In the video, we have use the S&P 500 as benchmark. You can also use the Dow Jones Industrial Average, which contains the 30 largest stocks, and would also be a reasonable benchmark for the largest stocks from all sectors across the three exchanges.
# Inspect data
print(data.info())
print(data.head())
<class 'pandas.core.frame.DataFrame'>
DatetimeIndex: 1761 entries, 2010-01-04 to 2016-12-30
Data columns (total 2 columns):
Index 1761 non-null float64
DJIA 1761 non-null float64
dtypes: float64(2)
memory usage: 41.3 KB
None
Index DJIA
Date
2010-01-04 100.000000 100.000000
2010-01-05 100.457394 99.887188
2010-01-06 99.981005 99.902872
2010-01-07 99.485328 100.216365
2010-01-08 100.148231 100.323414
# Create multi_period_return function here
def multi_period_return(r):
return (np.prod(r + 1) - 1) * 100
# Calculate rolling_return_360
rolling_return_360 = data.pct_change().rolling('360D').apply(multi_period_return)
# Plot rolling_return_360 here
rolling_return_360.plot(title='Rolling 360D Return')
plt.show()
### 4.4 Index correlation & exporting to excel
#### Visualize your index constituent correlations
To better understand the characteristics of your index constituents, you can calculate the return correlations.

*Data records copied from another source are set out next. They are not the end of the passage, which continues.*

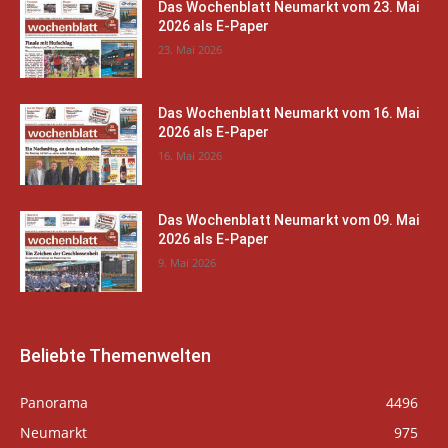
Das Wochenblatt Neumarkt vom 23. Mai
2026 als E-Paper
23. Mai 2026
Das Wochenblatt Neumarkt vom 16. Mai
2026 als E-Paper
16. Mai 2026
Das Wochenblatt Neumarkt vom 09. Mai
2026 als E-Paper
9. Mai 2026
Beliebte Themenwelten
Panorama
4496
Neumarkt
975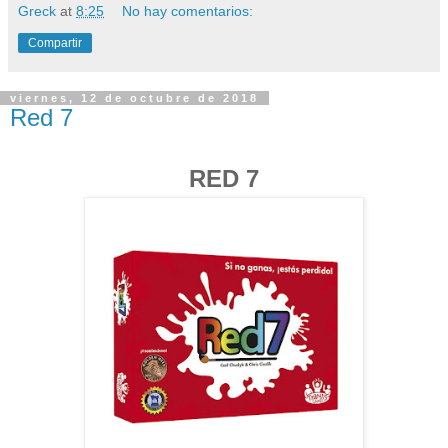
Greck
at
8:25
No hay comentarios:
Compartir
viernes, 12 de octubre de 2018
Red 7
RED 7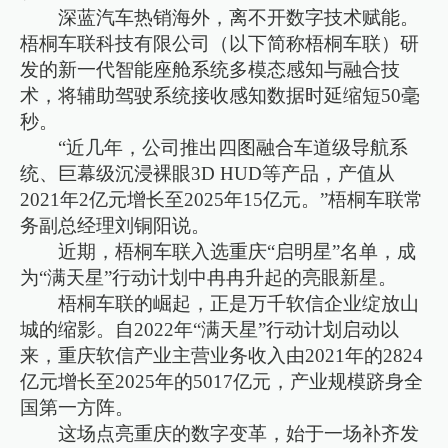
深蓝汽车热销海外，离不开数字技术赋能。
梧桐车联科技有限公司（以下简称梧桐车联）研
发的新一代智能座舱系统多模态感知与融合技
术，将辅助驾驶系统接收感知数据时延缩短50毫
秒。
“近几年，公司推出四图融合车道级导航系
统、巨幕级沉浸裸眼3D HUD等产品，产值从
2021年2亿元增长至2025年15亿元。”梧桐车联常
务副总经理刘铜阳说。
近期，梧桐车联入选重庆“启明星”名单，成
为“满天星”行动计划中冉冉升起的亮眼新星。
梧桐车联的崛起，正是万千软信企业绽放山
城的缩影。自2022年“满天星”行动计划启动以
来，重庆软信产业主营业务收入由2021年的2824
亿元增长至2025年的5017亿元，产业规模跻身全
国第一方阵。
这场点亮重庆的数字变革，始于一场补齐发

Use the daily stock prices or your index companies, and show a heatmap of the daily return correlations!
stock_prices.head(3)
AAPL AMGN AMZN CPRT EL ... MA PAA RIO TEF UPS
Date ...
2010-01-04 30.57 57.72 133.90 4.55 24.27 ... 25.68 27.00 56.03 28.55 58.18
2010-01-05 30.63 57.22 134.69 4.55 24.18 ... 25.61 27.30 56.90 28.53 58.28
2010-01-06 30.14 56.79 132.25 4.53 24.25 ... 25.56 27.29 58.64 28.23 57.85
[3 rows x 12 columns]
# Calculate the daily returns
returns = stock_prices.pct_change()
# Calculate and print the pairwise correlations
correlations = returns.corr()
print(correlations)
# Plot a heatmap of daily return correlations
sns.heatmap(correlations, annot=True)
plt.title('Daily Return Correlations')
plt.show()
#### Save your analysis to multiple excel worksheets
Now that you have completed your analysis, you may want to save all results into a single Excel workbook.

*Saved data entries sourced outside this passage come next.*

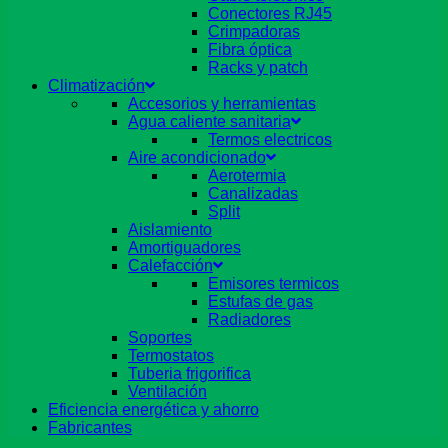
Conectores RJ45
Crimpadoras
Fibra óptica
Racks y patch
Climatización
Accesorios y herramientas
Agua caliente sanitaria
Termos electricos
Aire acondicionado
Aerotermia
Canalizadas
Split
Aislamiento
Amortiguadores
Calefacción
Emisores termicos
Estufas de gas
Radiadores
Soportes
Termostatos
Tuberia frigorifica
Ventilación
Eficiencia energética y ahorro
Fabricantes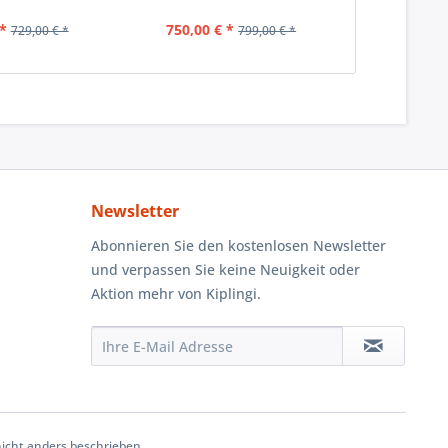
*
750,00 € *
729,00 € *
799,00 € *
Newsletter
Abonnieren Sie den kostenlosen Newsletter
und verpassen Sie keine Neuigkeit oder
Aktion mehr von Kiplingi.
cht anders beschrieben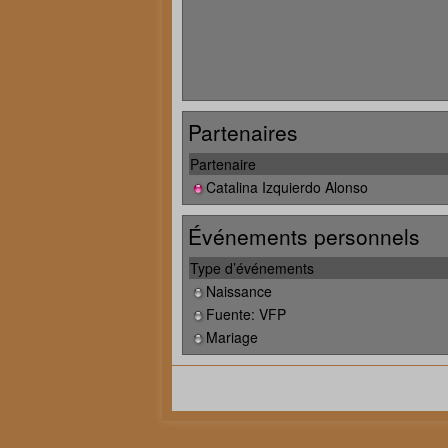
Partenaires
Partenaire
Catalina Izquierdo Alonso
Événements personnels
Type d’événements
Naissance
Fuente: VFP
Mariage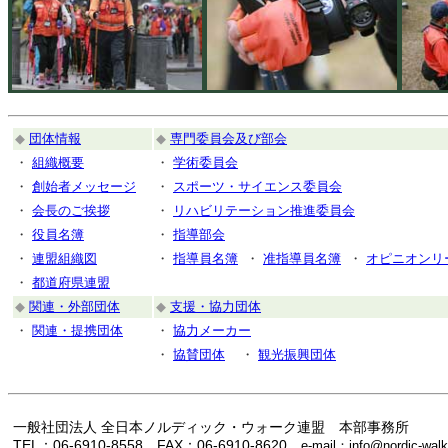
◆
団体情報
◆
専門委員会及び部会
・
組織概要
・
学術委員会
・
創始者メッセージ
・
スポーツ・サイエンス委員会
・
会長のご挨拶
・
リハビリテーション推進委員会
・
役員名簿
・
指導部会
・
連盟組織図
・
指導員名簿
・
准指導員名簿
・
オピニオンリ
・
都道府県連盟
◆
関連・外部団体
◆
支援・協力団体
・
関連・提携団体
・
協力メーカー
・
協賛団体
・
観光振興団体
一般社団法人 全日本ノルディック・ウォーク連盟 本部事務所
TEL：06-6910-8558 FAX：06-6910-8620
e-mail：info@nordic-walk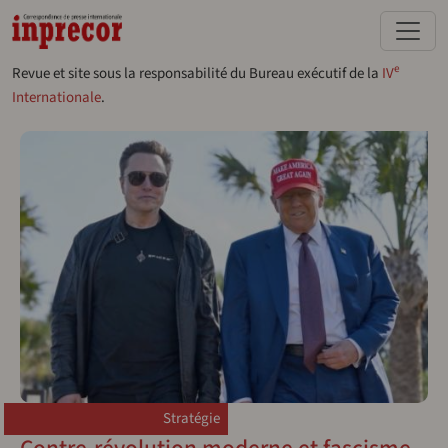
Aller au contenu principal
e
Revue et site sous la responsabilité du Bureau exécutif de la
IV
Internationale
.
Stratégie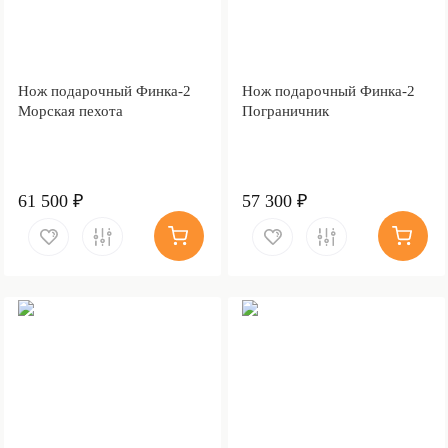
Нож подарочный Финка-2
Нож подарочный Финка-2
Морская пехота
Пограничник
61 500 ₽
57 300 ₽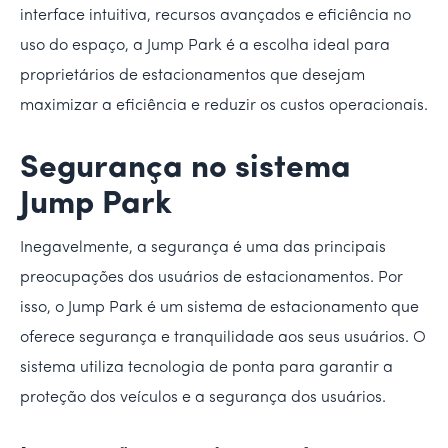
interface intuitiva, recursos avançados e eficiência no
uso do espaço, a Jump Park é a escolha ideal para
proprietários de estacionamentos que desejam
maximizar a eficiência e reduzir os custos operacionais.
Segurança no sistema
Jump Park
Inegavelmente, a segurança é uma das principais
preocupações dos usuários de estacionamentos. Por
isso, o Jump Park é um sistema de estacionamento que
oferece segurança e tranquilidade aos seus usuários. O
sistema utiliza tecnologia de ponta para garantir a
proteção dos veículos e a segurança dos usuários.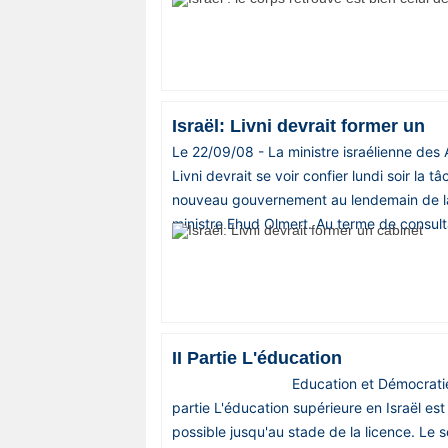
Israël: Livni devrait former un
Le 22/09/08 - La ministre israélienne des 
Livni devrait se voir confier lundi soir la 
nouveau gouvernement au lendemain de l
ministre Ehud Olmert. Au terme de consulta
II Partie L'éducation
Education et Démocratie (suite
partie L'éducation supérieure en Israël es
possible jusqu'au stade de la licence. Le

Let’s practice exporting various
DataFrame
to multiple Excel worksheets.
# Inspect index and stock_prices
print(index.info())
print(stock_prices.info())
# Join index to stock_prices, and inspect the result
data = stock_prices.join(index)
print(data.info())
# Create index & stock price returns
returns = data.pct_change()
# Export data and data as returns to excel
with pd.ExcelWriter('data.xls') as writer:
data.to_excel(writer, sheet_name='data')
returns.to_excel(writer, sheet_name='returns')
The End.
Thank you for reading and hope you’ve learned a lot.